Tianyi Song

Profiling OCaml programs the quick and dirty way

CPU profiling

Just use perf! Dune by default includes debug symbols to the compiled executable. Profiling it is as easy as perf record --call-graph dwarf program.exe. From there, use your favorite way to view perf report - FlameGraph is great. This discussion thread on ocaml.org is good way to start.

If you are developing on MacOS where perf is not available, you can try Instruments.app (from Apple). First compile a native executable, then choose it in the “Choose Target” dialog in the top-left corner, press the Record button to start profiling. The function names are mangled but still useful!

A screenshot of Instruments.app

Memory profiling

My go-to now is janestreet/memtrace. This blog article among many other good resources explain better.


NOTE: Below is the original article posted in Aug 2021. There are better ways to do profiling, listed above :)

Recently I followed the Ray Tracing in One Weekend tutorial to implement a path tracer in OCaml. I’ve always had a soft spot for ML languages, so I was pretty excited to finally try it out. However, rendering the final scene in the tutorial took very long, so I searched for profiling solutions in OCaml.

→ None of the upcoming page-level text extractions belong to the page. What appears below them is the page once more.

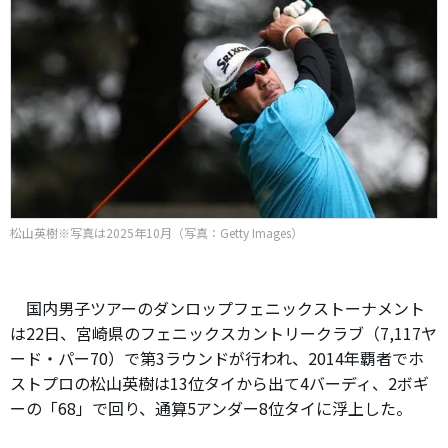
松山英樹※写真は2025年10月（写真：Getty Images）
国内男子ツアーのダンロップフェニックストーナメント
は22日、宮崎県のフェニックスカントリークラブ（7,117ヤ
ード・パー70）で第3ラウンドが行われ、2014年覇者でホ
ストプロの松山英樹は13位タイから出て4バーディ、2ボギ
ーの「68」で回り、通算5アンダー8位タイに浮上した。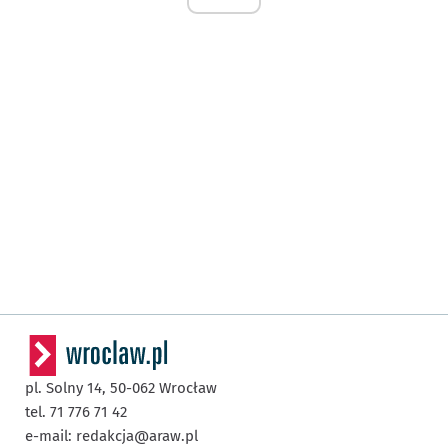
pl. Solny 14,
50-062
Wrocław
tel. 71 776 71 42
e-mail:
redakcja@araw.pl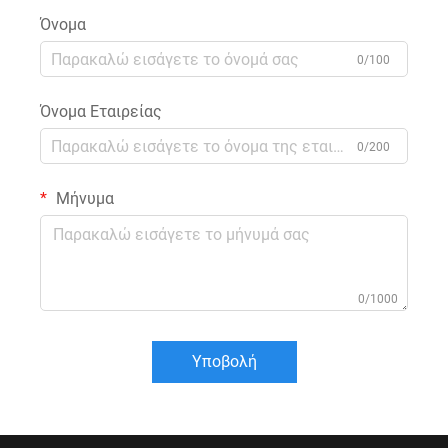
Όνομα
0/100
Όνομα Εταιρείας
0/200
Μήνυμα
0/1000
Υποβολή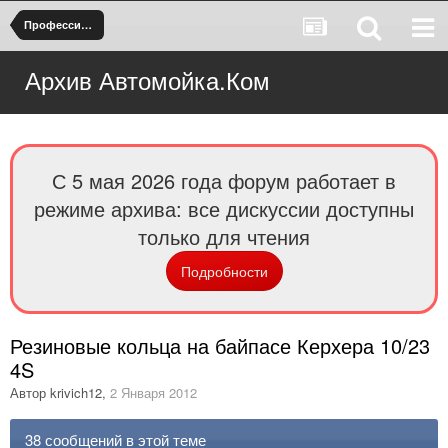
Профессиональные АВД
Архив Автомойка.Ком
С 5 мая 2026 года форум работает в
режиме архива: все дискуссии доступны
только для чтения
Подробности
Резиновые кольца на байпасе Керхера 10/23
4S
Автор
krivich12
,
2 Января 2012
38 сообщений в этой теме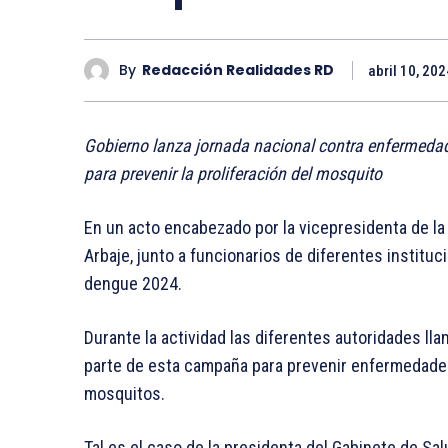
By
Redacción Realidades RD
abril 10, 202
Gobierno lanza jornada nacional contra enfermedad 
para prevenir la proliferación del mosquito
En un acto encabezado por la vicepresidenta de la
Arbaje, junto a funcionarios de diferentes instituci
dengue 2024.
Durante la actividad las diferentes autoridades ll
parte de esta campaña para prevenir enfermedades
mosquitos.
Tal es el caso de la presidenta del Gabinete de Sal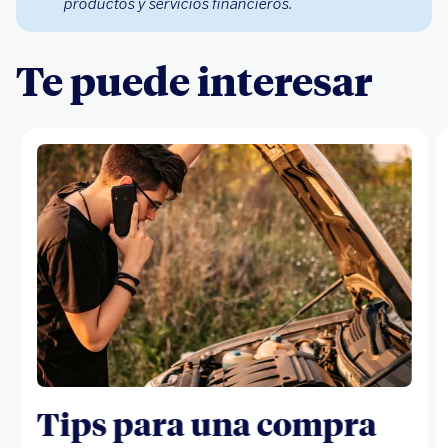
productos y servicios financieros.
Te puede interesar
Tips para una compra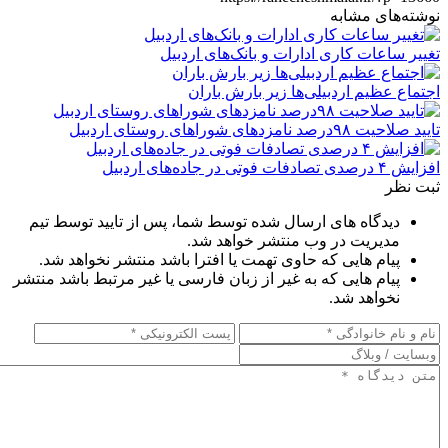
نوشته‌های مشابه
تغییر ساعات کاری ادارات و بانک‌های اردبیل
اجتماع عظیم اردبیلی‌ها زیر بارش باران
تایید صلاحیت ۹۸درصد نامزدهای شوراهای روستای اردبیل
افزایش ۴ درصدی تصادفات فوتی در جاده‌های اردبیل
ثبت نظر
دیدگاه های ارسال شده توسط شما، پس از تایید توسط تیم
مدیریت در وب منتشر خواهد شد.
پیام هایی که حاوی تهمت یا افترا باشد منتشر نخواهد شد.
پیام هایی که به غیر از زبان فارسی یا غیر مرتبط باشد منتشر
نخواهد شد.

As it turned out, profiling in OCaml wasn’t as easy as I thought.

What Worked: Landmarks

I’m using the ocaml-base-compiler version 4.12.0 with dune as my build system on MacOS. The simplest way to profile that I’ve found is to use landmarks .

Simply install landmarks with

opam install landmarks

Then, include the landmarks preprocessor in the dune file:

(executable
 (name test)
 (libraries landmarks)
 (preprocess (pps landmarks.ppx --auto))
)

If your project contains multiple dune files (e.g. one for library and one for executable), you need to apply the changes to all of them. Otherwise, the profiling result won’t include the symbols where the preprocessor isn’t added.

To generate the profiling result, set the OCAML_LANDMARKS environment variable, compile and run the program.

OCAML_LANDMARKS=format=json,output=profile.json dune exec bin/main.exe

This writes the output to profile.json. Then you can view the results with the online viewer on github.io . Note that although the README suggests to install a landmarks-viewer, the landmarks-viewer package doesn’t exist on OPAM (as of 4 Aug 2021). There’s an open GitHub Issue tracking this: LexiFi/landmarks#17 .

Here’s the profiling output:

Name Location Calls Cycles
ROOT src/landmark.ml 0 158 060 390 979
load(bin/ray_tracing) bin/ray_tracing.ml:1 1 158 055 051 892
Bin/ray_tracing.ray_color bin/ray_tracing.ml:16 82500 157 485 489 898
Lib/hittable.hit lib/hittable.ml:6 219 328 155 697 662 560

The reason for calling it “quick and dirty” is that the profiling result only shows how many times a user-defined function is called, and how many cycles it took. I can’t find the allocation information, nor the time spent on system/runtime functions. I tried running with sudo (which worked for Rust’s cargo flamegraph), but it didn’t help.

ocamloptp and ocamlprof didn’t work

Many online resources (e.g. Chapter 17 Profiling (ocamlprof) ) suggest using ocamloptp in place of ocamlopt to compile a binary that outputs profiling information, then using ocamlprof to read it.

This didn’t work for me because I’m using Dune instead of ocamlopt and it’s not possible to configure Dune to use ocamloptp as the compiler (see ocaml/dune#398 ).

I could compile the program without Dune, but I didn’t want to leave the comfort of a build system.

Spacetime didn’t work either

There’s an article written in 2017 by Jane Street introducing the Spacetime profiler . It looked promising at first, because we only need to configure to use the modified Spacetime compiler to profile the program.

But I quickly realized that the modified compiler version is too old: it’s version 4.04.0. It doesn’t even have the Float package, so I decided it’s too much work to make the program compile with the older compiler.